Types of Limited Company
There are a few different types of limited companies, each with their own benefits and drawbacks, and each suited to different types of ventures:
- Company Limited by Shares - The liability of a shareholder is limited to the nominal value of the shares. In this case if the company is successful then the value of the shares will increase but if the company fails the shareholders can lose their investment.
- Company Limited by Guarantee - The shareholder personally guarantees to contribute a fixed sum to the assets of the company if that company fails. This type of company has no share capital.
- Unlimited Company - The shareholder liability is not limited. This formation is particularly rare.
- Public Limited Company - The shareholders' liability is limited to the value of paid up shares. The minimum capital requirement is £50,000 and the Memorandum of Association must specify that it is a Public Limited Company.
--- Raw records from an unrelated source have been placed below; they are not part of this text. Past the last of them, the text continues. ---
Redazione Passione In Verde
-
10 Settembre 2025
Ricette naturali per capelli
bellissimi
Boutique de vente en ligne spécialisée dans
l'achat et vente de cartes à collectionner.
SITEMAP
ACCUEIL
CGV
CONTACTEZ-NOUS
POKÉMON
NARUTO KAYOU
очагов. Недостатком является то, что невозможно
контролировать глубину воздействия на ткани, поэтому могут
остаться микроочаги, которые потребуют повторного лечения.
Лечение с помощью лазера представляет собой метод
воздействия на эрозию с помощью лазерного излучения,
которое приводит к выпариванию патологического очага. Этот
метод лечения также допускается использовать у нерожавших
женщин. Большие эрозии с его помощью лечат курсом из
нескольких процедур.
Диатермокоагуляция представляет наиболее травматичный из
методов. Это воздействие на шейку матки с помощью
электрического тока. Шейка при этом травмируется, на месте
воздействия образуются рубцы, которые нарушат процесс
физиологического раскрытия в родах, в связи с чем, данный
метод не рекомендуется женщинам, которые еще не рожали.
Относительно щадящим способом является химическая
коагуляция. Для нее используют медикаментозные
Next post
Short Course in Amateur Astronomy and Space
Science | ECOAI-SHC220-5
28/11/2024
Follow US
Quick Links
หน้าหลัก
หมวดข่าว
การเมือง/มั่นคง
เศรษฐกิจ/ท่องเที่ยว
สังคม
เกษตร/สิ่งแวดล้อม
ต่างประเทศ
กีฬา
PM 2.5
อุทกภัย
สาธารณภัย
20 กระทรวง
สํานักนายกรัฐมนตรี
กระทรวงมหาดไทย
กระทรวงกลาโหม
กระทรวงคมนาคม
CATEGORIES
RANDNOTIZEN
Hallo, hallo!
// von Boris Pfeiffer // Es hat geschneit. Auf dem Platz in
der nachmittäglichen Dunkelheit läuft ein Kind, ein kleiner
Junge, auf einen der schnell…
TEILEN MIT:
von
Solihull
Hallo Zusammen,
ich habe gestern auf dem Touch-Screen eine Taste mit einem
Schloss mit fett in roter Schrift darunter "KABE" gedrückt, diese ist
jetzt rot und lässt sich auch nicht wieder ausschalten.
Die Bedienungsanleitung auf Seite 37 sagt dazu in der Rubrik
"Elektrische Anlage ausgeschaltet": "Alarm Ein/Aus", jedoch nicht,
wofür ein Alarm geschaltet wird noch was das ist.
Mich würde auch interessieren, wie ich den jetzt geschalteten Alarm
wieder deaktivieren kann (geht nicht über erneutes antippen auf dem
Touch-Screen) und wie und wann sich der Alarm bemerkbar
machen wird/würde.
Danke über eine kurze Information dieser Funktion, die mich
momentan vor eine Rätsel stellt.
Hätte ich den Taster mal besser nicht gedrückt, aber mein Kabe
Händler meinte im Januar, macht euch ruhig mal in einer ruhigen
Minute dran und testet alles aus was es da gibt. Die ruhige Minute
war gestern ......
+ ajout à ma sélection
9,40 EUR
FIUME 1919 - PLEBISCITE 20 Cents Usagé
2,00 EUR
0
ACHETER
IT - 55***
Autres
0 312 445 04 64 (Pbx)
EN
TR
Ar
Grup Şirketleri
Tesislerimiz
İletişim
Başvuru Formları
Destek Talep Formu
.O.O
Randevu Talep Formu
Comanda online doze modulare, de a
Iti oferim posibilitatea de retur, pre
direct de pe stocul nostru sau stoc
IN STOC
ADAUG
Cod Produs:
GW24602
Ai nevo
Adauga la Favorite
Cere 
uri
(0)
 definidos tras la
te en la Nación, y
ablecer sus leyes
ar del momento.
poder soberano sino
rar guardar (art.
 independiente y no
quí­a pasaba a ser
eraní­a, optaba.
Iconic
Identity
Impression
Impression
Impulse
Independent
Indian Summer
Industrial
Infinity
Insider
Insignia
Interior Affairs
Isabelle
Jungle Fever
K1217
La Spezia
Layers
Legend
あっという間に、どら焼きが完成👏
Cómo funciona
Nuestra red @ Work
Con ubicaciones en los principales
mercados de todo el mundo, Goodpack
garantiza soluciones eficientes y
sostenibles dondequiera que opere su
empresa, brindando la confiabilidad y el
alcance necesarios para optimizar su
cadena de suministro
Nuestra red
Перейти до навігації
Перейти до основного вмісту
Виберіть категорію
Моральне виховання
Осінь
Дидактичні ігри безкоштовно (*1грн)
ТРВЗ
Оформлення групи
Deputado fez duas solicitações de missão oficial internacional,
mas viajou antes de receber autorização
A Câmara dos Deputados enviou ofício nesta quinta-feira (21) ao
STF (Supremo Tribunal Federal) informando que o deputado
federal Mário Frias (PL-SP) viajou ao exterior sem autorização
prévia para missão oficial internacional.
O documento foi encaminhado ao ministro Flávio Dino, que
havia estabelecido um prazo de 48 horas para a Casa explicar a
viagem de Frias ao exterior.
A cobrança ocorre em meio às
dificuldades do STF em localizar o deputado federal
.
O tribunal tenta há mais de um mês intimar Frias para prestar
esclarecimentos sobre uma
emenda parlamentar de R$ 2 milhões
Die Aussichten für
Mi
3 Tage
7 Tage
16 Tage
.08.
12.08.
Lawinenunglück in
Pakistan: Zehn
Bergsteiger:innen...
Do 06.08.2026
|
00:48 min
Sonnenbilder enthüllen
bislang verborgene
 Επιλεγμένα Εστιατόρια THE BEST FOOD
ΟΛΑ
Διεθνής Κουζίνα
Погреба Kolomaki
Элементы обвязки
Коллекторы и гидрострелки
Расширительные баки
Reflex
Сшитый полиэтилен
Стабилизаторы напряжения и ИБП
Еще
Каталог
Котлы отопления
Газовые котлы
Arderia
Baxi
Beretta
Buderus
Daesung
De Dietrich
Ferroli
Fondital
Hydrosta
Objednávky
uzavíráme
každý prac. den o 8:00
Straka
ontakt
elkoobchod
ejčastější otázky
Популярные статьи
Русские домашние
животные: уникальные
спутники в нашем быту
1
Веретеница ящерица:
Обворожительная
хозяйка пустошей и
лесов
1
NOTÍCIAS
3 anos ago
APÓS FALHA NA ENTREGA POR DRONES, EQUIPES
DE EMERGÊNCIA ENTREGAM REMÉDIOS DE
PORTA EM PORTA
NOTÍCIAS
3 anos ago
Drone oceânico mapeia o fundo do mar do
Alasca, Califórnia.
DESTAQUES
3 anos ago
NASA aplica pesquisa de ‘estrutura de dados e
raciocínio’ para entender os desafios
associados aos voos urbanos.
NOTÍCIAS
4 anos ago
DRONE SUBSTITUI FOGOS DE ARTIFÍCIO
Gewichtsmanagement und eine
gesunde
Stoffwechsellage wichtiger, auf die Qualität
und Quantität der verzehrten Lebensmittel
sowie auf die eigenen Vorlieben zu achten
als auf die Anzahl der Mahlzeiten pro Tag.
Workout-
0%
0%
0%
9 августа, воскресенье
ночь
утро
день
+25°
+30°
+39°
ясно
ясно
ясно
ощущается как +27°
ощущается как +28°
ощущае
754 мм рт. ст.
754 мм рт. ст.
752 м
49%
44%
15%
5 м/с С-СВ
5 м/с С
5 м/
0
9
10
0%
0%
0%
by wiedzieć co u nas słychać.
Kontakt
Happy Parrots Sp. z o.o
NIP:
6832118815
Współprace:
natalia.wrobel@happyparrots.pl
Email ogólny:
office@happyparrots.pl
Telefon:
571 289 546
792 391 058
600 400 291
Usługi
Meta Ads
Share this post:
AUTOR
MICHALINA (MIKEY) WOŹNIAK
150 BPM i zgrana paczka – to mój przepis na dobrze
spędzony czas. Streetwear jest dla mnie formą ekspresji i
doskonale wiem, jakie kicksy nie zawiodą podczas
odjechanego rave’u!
Therefore if you are seeking funding, you should be aware that the type of formation you choose can directly affect your chances of gaining funding from certain bodies. In general there are two types of initial investments:
- Development capital investment
A DCI is a type of initial funding where a venture capital fund subscribes to new shares of a start-up company or purchases existing shares.
- Buy ins/outs.
Buy - ins/outs occur where management and capital fund providers combine with other investors to form a new company to buy out of or into an existing business.
Capital investors invariably prefer limited company formations for the simple reason that control can be easily maintained as the company is confined to a strict regulatory environment. However Banks, may be more likely to favour other types of formation due to limited liability status and the costs of winding up a newly limited company.
Advantages
- Limited liability
- Capital can be raised through the issuing of shares.
- The company does not cease to exist because a director or shareholder dies.
Disadvantages
- The advantage of limited liability can be quickly negated through the imposition of a personal guarantee.
- Control is limited
- There is 'double taxation' i.e. a company pays corporation tax on its profits.
- Shareholders pay capital gains tax on sale of the shares and income tax on the dividend.
- Must keep statutory books.
- Legal costs can be high in the event of the company having to cease trading.